I’m not 100% sure, but we might be talking about two different things here. I believe the thing confusing people here is that some of the modules in my examples have their own UI code in addition to the code which generates their own output.

My idea is to have modules A and B, which module C uses to get the final playback data.

Modules A and B are fully responsible for handling whatever has to be done, so they can deliver their data to module C. This includes having a GUI for the end user if needed, which module C doesn’t need to know anything about. The only requirement is that those modules must deliver their data in standardized final format, in realtime, when module C needs it.

This way modules A and B can have their own unique ways of handing things and don’t need to have mutually compatible data / data structures. Only when module C asks them to deliver data from playback location time X seconds to Y seconds, they convert part of their internal data into “final format” for module C to use.

So it is important that modules A and B can have whatever arbitrary data structures and formats they want to have, which none of the other modules need to know anything about. Especially module C which handles the final playback of the data which the other modules generate.

So it would be impractical to put such a player routine into module C, which would understand module A and B internal data so well that it could generate the final playback data from it all by itself.

My third post in this topic mentioned how I could refactor the system so that it would not be dependent on the update order anymore:

Solution:
- Ensure that A, B and C all use the exact same algorithm to create their own track list, based on ValueTree updates (listener).
- Make class C access A and B by index, instead of keeping pointers to their internal tracks.
- Protect Undo/Redo keypress with a mutex, which ensures that realtime playback won’t be able to access A, B or C if they’re being updated.

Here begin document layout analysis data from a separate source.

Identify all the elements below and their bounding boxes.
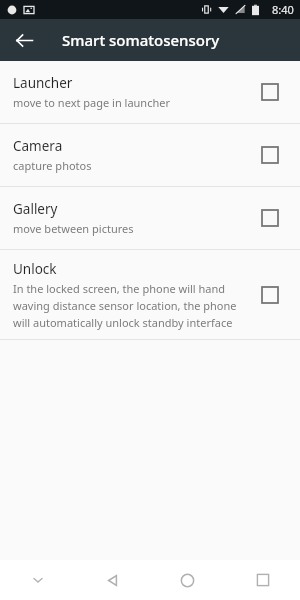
button[interactable]: Recent apps [225, 560, 300, 600]
staticText: Gallery [13, 200, 58, 218]
staticText: move to next page in launcher [13, 95, 170, 110]
staticText: will automatically unlock standby interf… [13, 315, 233, 330]
button[interactable]: Camera checkbox [253, 138, 287, 172]
button[interactable]: Unlock checkbox [253, 278, 287, 312]
staticText: 8:40 [272, 2, 294, 17]
button[interactable]: Back [75, 560, 150, 600]
button[interactable]: Gallery [0, 187, 300, 249]
button[interactable]: Back [6, 22, 42, 58]
staticText: capture photos [13, 158, 92, 173]
button[interactable]: Home [150, 560, 225, 600]
button[interactable]: Launcher [0, 61, 300, 123]
button[interactable]: Launcher checkbox [253, 75, 287, 109]
staticText: move between pictures [13, 221, 134, 236]
staticText: Smart somatosensory [62, 30, 220, 50]
staticText: Camera [13, 137, 63, 155]
button[interactable]: Hide keyboard [0, 560, 75, 600]
button[interactable]: Gallery checkbox [253, 201, 287, 235]
staticText: In the locked screen, the phone will han… [13, 281, 226, 296]
staticText: Unlock [13, 260, 57, 278]
button[interactable]: Camera [0, 124, 300, 186]
button[interactable]: Unlock [0, 250, 300, 339]
staticText: Launcher [13, 74, 73, 92]
staticText: waving distance sensor location, the pho… [13, 298, 237, 313]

Those changes should make A, B and C modular, fairly independent of each other. Also it should ensure they have the exact same amount of tracks, in the same order AFTER the update has happened.

The mutex then ensures the update happens fully before the updated data can be used in any way.

I’ve now done some refactoring according to the above plan and the update order doesn’t seem to be an issue anymore. I haven’t implemented the Undo/Redo just yet, but the code seems that it should be able to handle it correctly now.